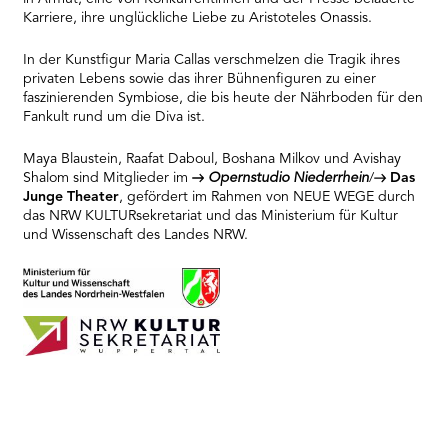
Platform
Karriere, ihre unglückliche Liebe zu Aristoteles Onassis.
In der Kunstfigur Maria Callas verschmelzen die Tragik ihres
privaten Lebens sowie das ihrer Bühnenfiguren zu einer
faszinierenden Symbiose, die bis heute der Nährboden für den
Fankult rund um die Diva ist.
Maya Blaustein, Raafat Daboul, Boshana Milkov und Avishay
Shalom sind Mitglieder im
Opernstudio Niederrhein
/
Das
Junge Theater
, gefördert im Rahmen von NEUE WEGE durch
das NRW KULTURsekretariat und das Ministerium für Kultur
und Wissenschaft des Landes NRW.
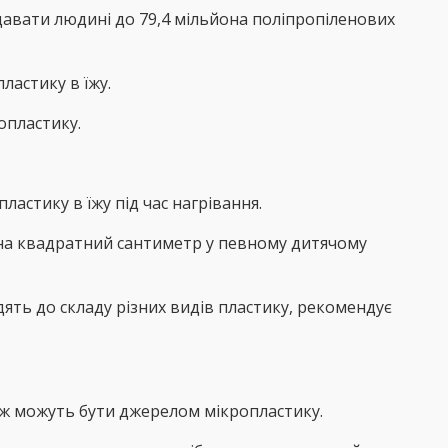
давати людині до 79,4 мільйона поліпропіленових
астику в їжу.
опластику.
ластику в їжу під час нагрівання.
у на квадратний сантиметр у певному дитячому
дять до складу різних видів пластику, рекомендує
кож можуть бути джерелом мікропластику.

*Your assignment*:
Omit the pictures and give the material again, exactly and in full.

*Answer box*:
Platform
Karriere, ihre unglückliche Liebe zu Aristoteles Onassis.
In der Kunstfigur Maria Callas verschmelzen die Tragik ihres
privaten Lebens sowie das ihrer Bühnenfiguren zu einer
faszinierenden Symbiose, die bis heute der Nährboden für den
Fankult rund um die Diva ist.
Maya Blaustein, Raafat Daboul, Boshana Milkov und Avishay
Shalom sind Mitglieder im
Opernstudio Niederrhein
/
Das
Junge Theater
, gefördert im Rahmen von NEUE WEGE durch
das NRW KULTURsekretariat und das Ministerium für Kultur
und Wissenschaft des Landes NRW.
давати людині до 79,4 мільйона поліпропіленових
астику в їжу.
опластику.
ластику в їжу під час нагрівання.
у на квадратний сантиметр у певному дитячому
дять до складу різних видів пластику, рекомендує
кож можуть бути джерелом мікропластику.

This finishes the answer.